January 1, 1842 - Opinion

DecisionCase remanded to the common pleas,
Unanimous

Clarke & a., Pet’rs. vs. Gilmanton & a.

In a suit against an infant, if he do not appear and nominate a guardian, the court, on motion by the plaintiff, will appoint a guardian ad litem for the infant.

Where a committee, appointed by the court of common pleas, upon a petition for a highway, made a report laying out the highway over the land of infants, who did not appear, it was held that the court might, upon motion by the petitioners, appoint a guardian ad litem for the infants, upon whom legal notice might be served of the time and place for hearing the owners of the land.

A notice served upon the infants, of the time and place for hearing the land owners, is insufficient.

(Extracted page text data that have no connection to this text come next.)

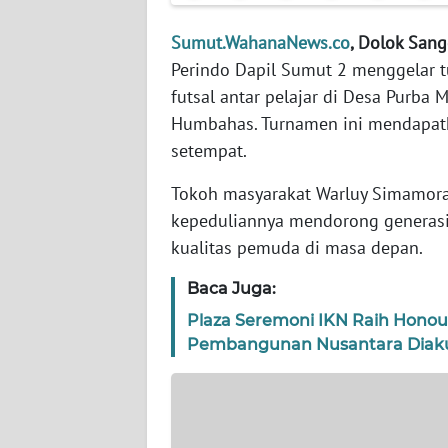
Sumut.WahanaNews.co
, Dolok Sang
WN
JABAR
Perindo Dapil Sumut 2 menggelar
futsal antar pelajar di Desa Purba
WN
Humbahas. Turnamen ini mendapatka
BANTEN
setempat.
Tokoh masyarakat Warluy Simamor
WN
NTT
kepeduliannya mendorong generasi 
kualitas pemuda di masa depan.
WN
Baca Juga:
KEPRI
Plaza Seremoni IKN Raih Hono
WN
Pembangunan Nusantara Diaku
PAPUA
WN
PAPUA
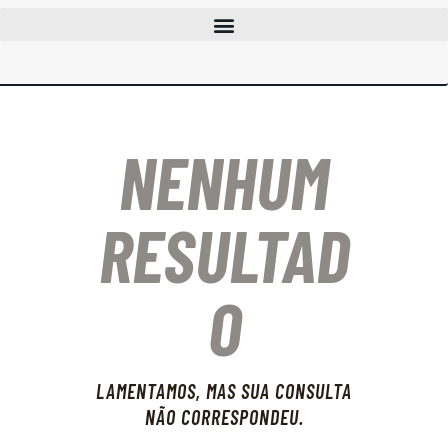
CLUBES
CURSOS
EVENTOS
NENHUM
INFOCAC
INSTITUCIONAL
ENTRAR
RESULTAD
O
LAMENTAMOS, MAS SUA CONSULTA
NÃO CORRESPONDEU.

Petition for a highway. In this case a committee was appointed by the court of common pleas, who reported that the highway should be laid out in part over land of Benjamin Plumer and George Plumer, who were minors without guardians, and who, as the petitioners apprehended, could receive no legal notice.

The court held that the notice given them was-insufficient, and ordered the report to be recommitted, that a guardian might in the mean time be appointed, and notice given. Application was made to the judge of probate, for this purpose, but he declined making an appointment, on the ground that there was no occasion for a general guardianship, and that no application was made by the friends of the minors, and the appointment of a guardian ad litem for this case should be made by the court of common pleas. At the last term of that court such a guardian was appointed; but, upon motion of the counsel for the towns, the common pleas ordered the question to be transferred to this court, whether, in a case like the present, the court might appoint a guardian ad litem.

W. C. Clarice, for the petitioners.

The court has a general power to appoint a guardian ad litem. 3 Bl. Com. 427; Reeves' Dom. Rel. 318. We suppose that an infant landowner is a party to a proceeding to lay out a highway over his land, so that in some way he can appear and object to the laying out, and take exceptions to the proceedings. Farmer vs. Stewart, 2 N. H. Rep. 97. Whether he is a party defendant, or what is the proper mode in which his rights are to be protected, is a matter indifferent to us. We have no farther interest than that some mode may be devised by which legal notice may be given to the infants in this case, so that no exception for want of notice may be taken on their behalf hereafter.

Lovell, & Bartlett, for Gilmanton.

Gilchrist, J.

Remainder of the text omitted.